Open up a glass syringe and dig out some iodine that has crystallized in there after using the syringe itself to transfer some iodine monochloride onto various substrates for testing its reactivity towards various substances.
(magnesium dust, something like 500 mesh, surprisingly less reactive than expected. Aluminium powder, 30 micron particle size-no spontaneous reaction other than starting to turn to white solid, either AlI3 or AlCl3 anhydrous, didn't test which, ignition to the point of glowing white hot upon the slightest flame being applied. Sulfur-solid, small chunk, dissolved into a stinking puddle of blackish goo, smoked plenty, stank some more, oddly, became very difficult to ignite at all with a blowtorch, held flame on it sufficiently long to thermally decompose the interhalogen into its component chlorine gas and iodine and it would only burn for a second or two after withdrawal of the flame. Have yet to try powdered sulfur. Will also, once I take up somebody's offer, try it on tellurium, staying masked and WELL downwind. Because Te has a nasty side effect of absorption of even traces. You stink. And stink for a long time, badly enough that I've heard the term for it, 'tellurium breath' being used as an insult, and of people killing themselves, as well as any object they touch becoming contaminated by the traces of alkyl tellurides coming out in sweat, such as uni books forevermore stinking and having to be retired lest somebody else happen to touch them and suffer the same.
Contact with phosphorus (red)-instant hypergolic ignition the second the two chemicals contacted each other. One drop of ICl and the small sample of red P burst into an intense flaring flame.
Something odd happened too-there was later, 7-8 HOURS later, and in a place in the garden I did not DO these experiments near, with this air- and atmospheric moisture-sensitive compound, observed by my old man, a sudden occurrence of a patch of what used to be grass and soil, but had become a crater full of black, bubbling, smoking goo where part of the lawn used to be. That I am actually perplexed by, since it was far away from the experiments, and ICl is highly volatile, and it isn't stable near either things that can be oxidized, near water, exposure to air, or even atmospheric water vapor content. It would, if placed in a glass petri dish and left outside, just vaporize away, perhaps leaving behind a little iodine, more likely evaporate totally. So I am actually perplexed by whatever caused that blackened, bubbling hole in the lawn, where both soil and grass as well as wet moss around it were replaced by a liquefied pit, filled with something slimy looking, giving off smoke, almost 8 hours later, after a frost.

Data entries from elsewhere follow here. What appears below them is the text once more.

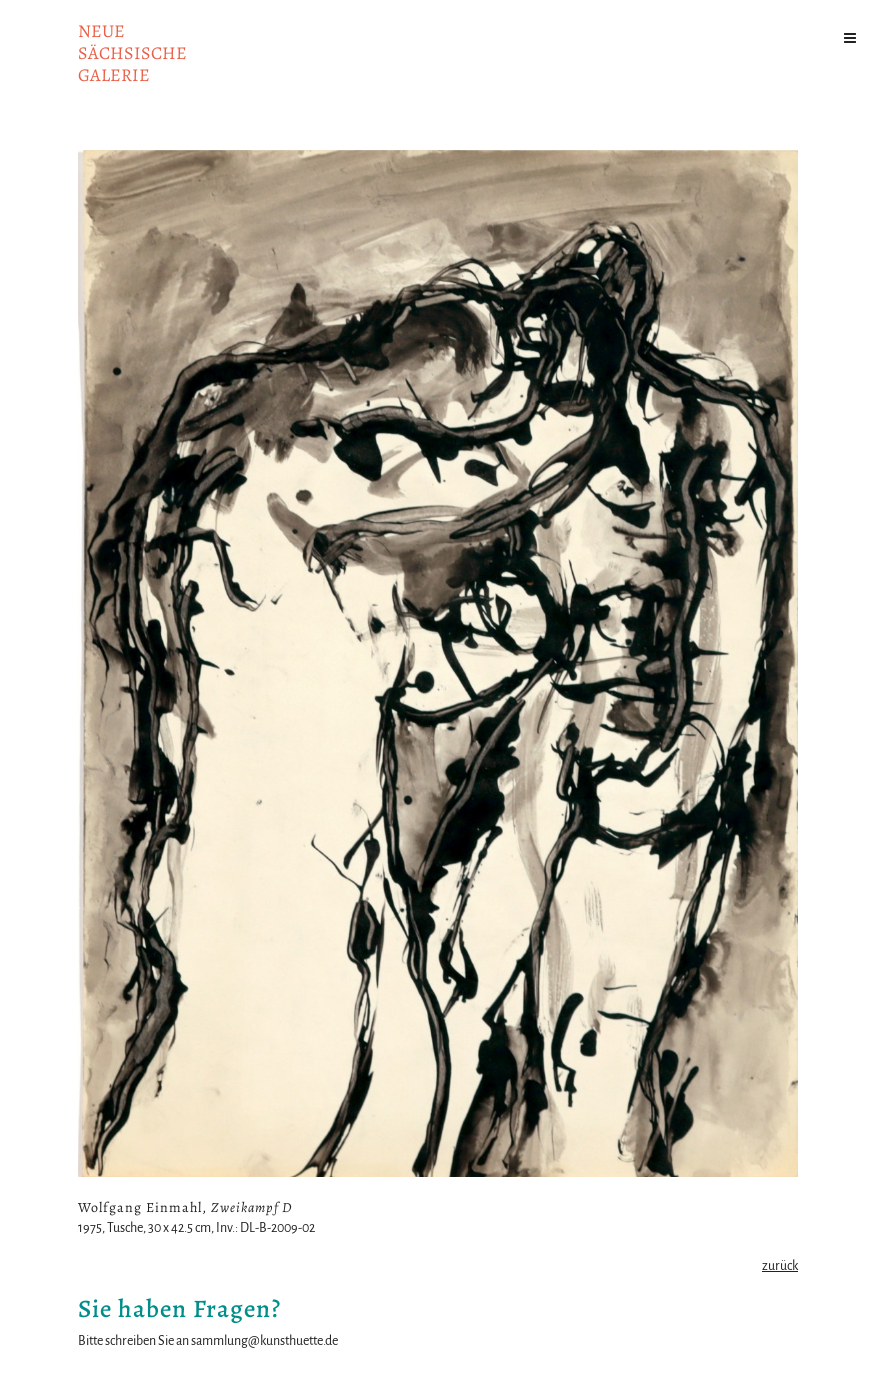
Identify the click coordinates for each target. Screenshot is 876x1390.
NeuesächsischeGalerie (132, 53)
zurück (780, 1266)
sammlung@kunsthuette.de (264, 1341)
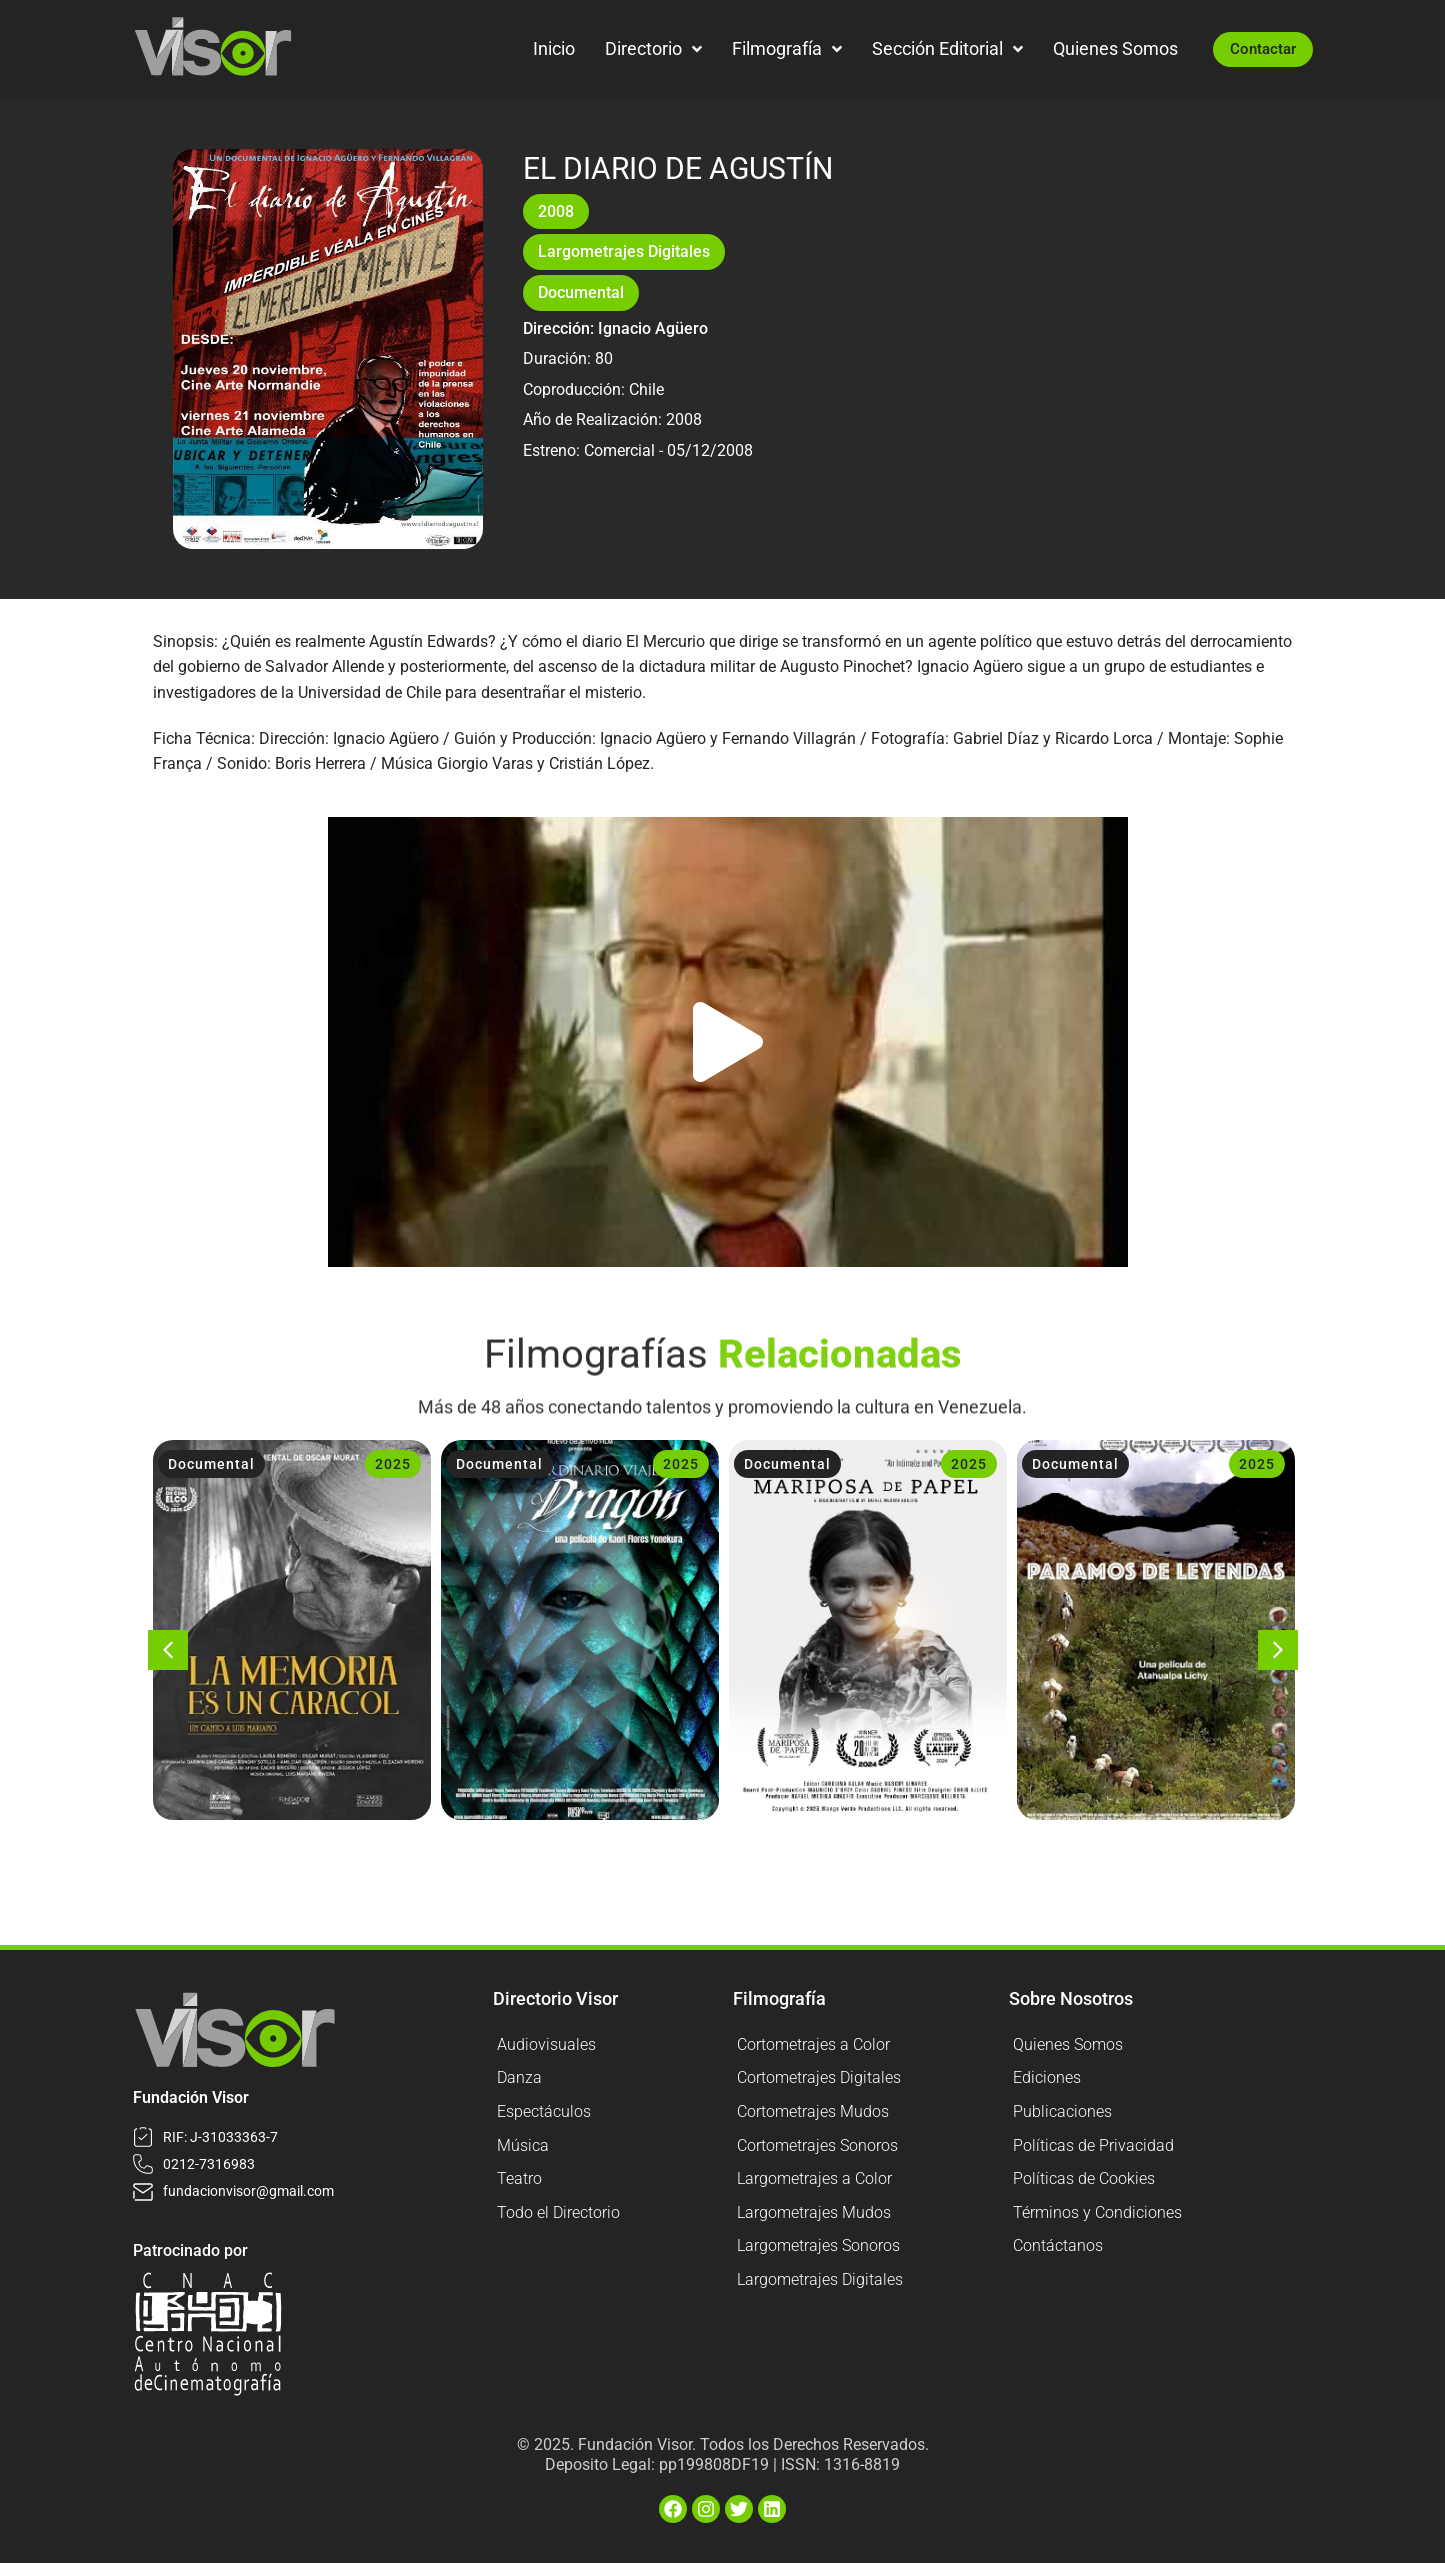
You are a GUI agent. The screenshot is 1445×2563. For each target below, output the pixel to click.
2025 (393, 1464)
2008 (556, 211)
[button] (728, 1042)
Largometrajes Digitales (624, 251)
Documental (581, 292)
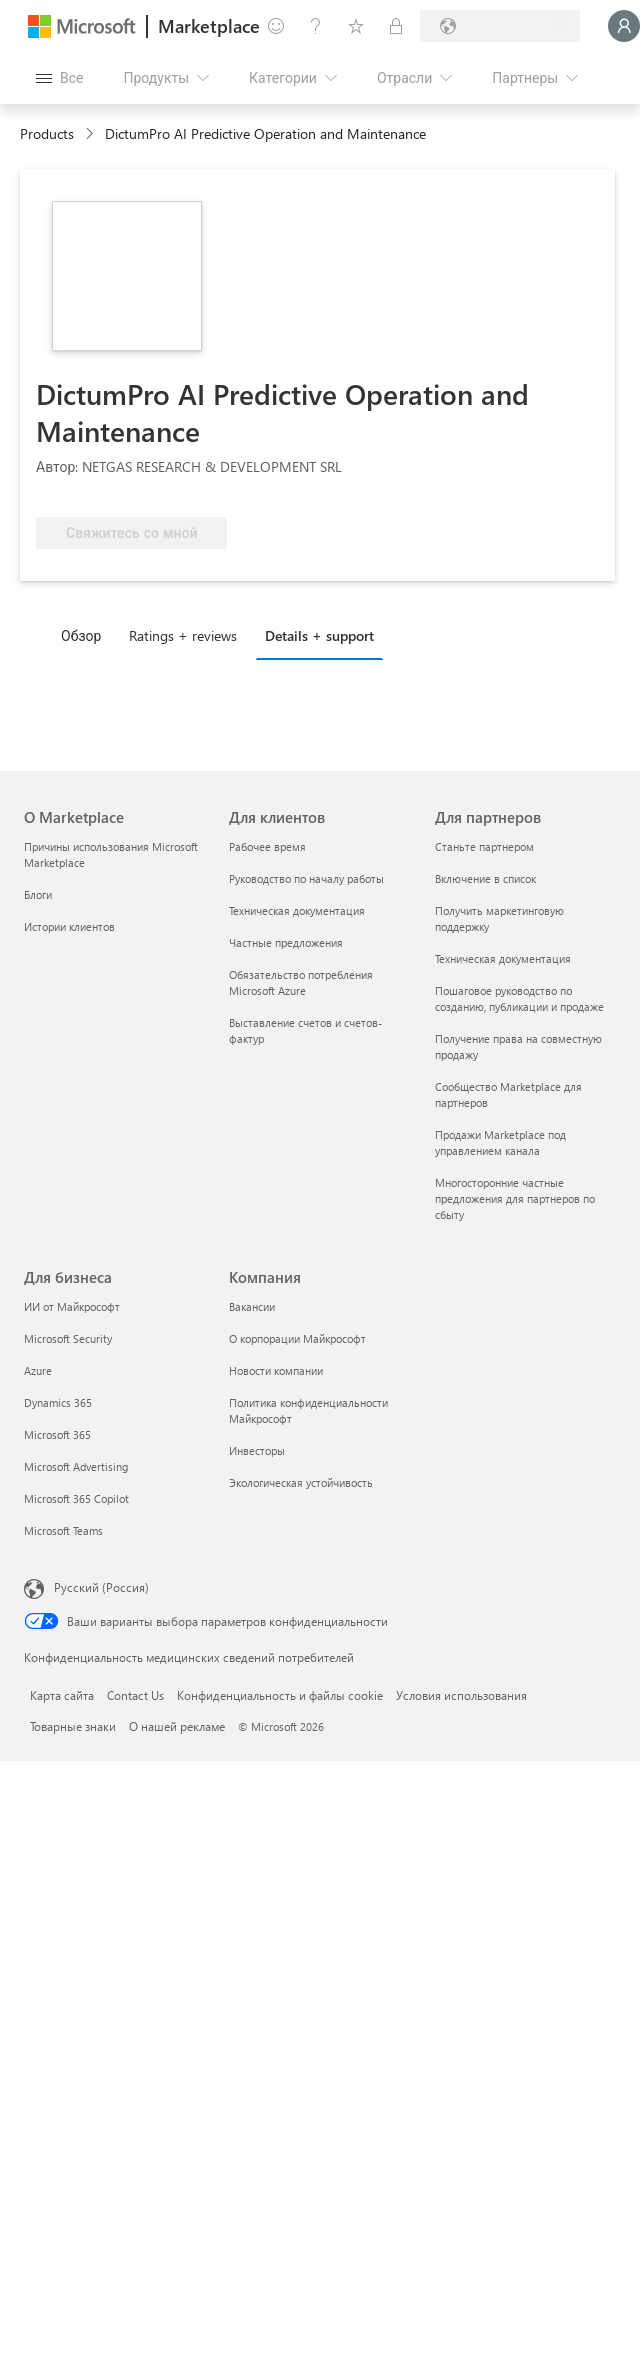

What am I going to do today...harvest the remainder of my iodine monochloride from its flask, transfer it to bottle with chemically very resistant cap and seal that I know will tolerate ICl having held a sample of a fraction of 1ml for months and months without being eaten through or damaged in any way, with the screw threads wrapped in a thick layer of teflon tape. It doesn't eat glass, at least, and presumably the cap is made from teflon. Stupid pork left quite a few of those chemical-resistant sample bottles after 'taking samples' of many of my reagents allegedly for analysis and then leaving them on my benchtop. Now they just serve me as something to use for containment of some of the nastier, more dangerous and volatile reagents I have, which would burn through, set on fire or disintegrate most plastics. Those vials must be highly resistant as they'd need to be able to sample nearly anything.
And also, I'll finish gutting some batteries for their potassium hydroxide (caustic potash, KOH) electrolyte and the manganese dioxide content serving as depolarizer so I can purify the MnO2 and turn it to a salt of manganese, such as the sulfate, and then work on trying to isolate some Mn metal. (its one of the transition metals, quite reactive, and in small quantities vital as a micronutrient to humans, although too much, especially via inhalational route is known to cause manganism, a form of poisoning characterized by a progressive parkinsonian-like neurological damage.
Going to (outside of course, wearing mask with additional particle filters attached) attempt electrorefining of the sulfate or chloride salts to manganese metal, which I have never actually seen. I've used its compounds plenty often, either as the dioxide, MnO2, or KMnO4/NaMnO4 respectively. I've also produced as a byproduct, what I believe is sodium manganate or manganite, bright apple-green crystalline compound with a color similar to day-glow greenish yellow highlighter pen ink.
And have when younger, encountered the rather dangerous, and powerful permanganic acid anhydride, Mn2O7, formed via the action of concentrated sulfuric acid on potassium or sodium permanganate, its a dark greeny black, more or less violet black with a slight greenish sheen depending on the angle of light, extremely powerful oxidizer, but not something I'd keep around, since it can explode with very little provocation, such as organic dust motes in the air settling down and coming into contact with this manganese heptoxide.
The green compound would have been either manganese (II) oxide, or potassium or sodium manganate, K2MnO4 or Na2MnO4. Not sure which.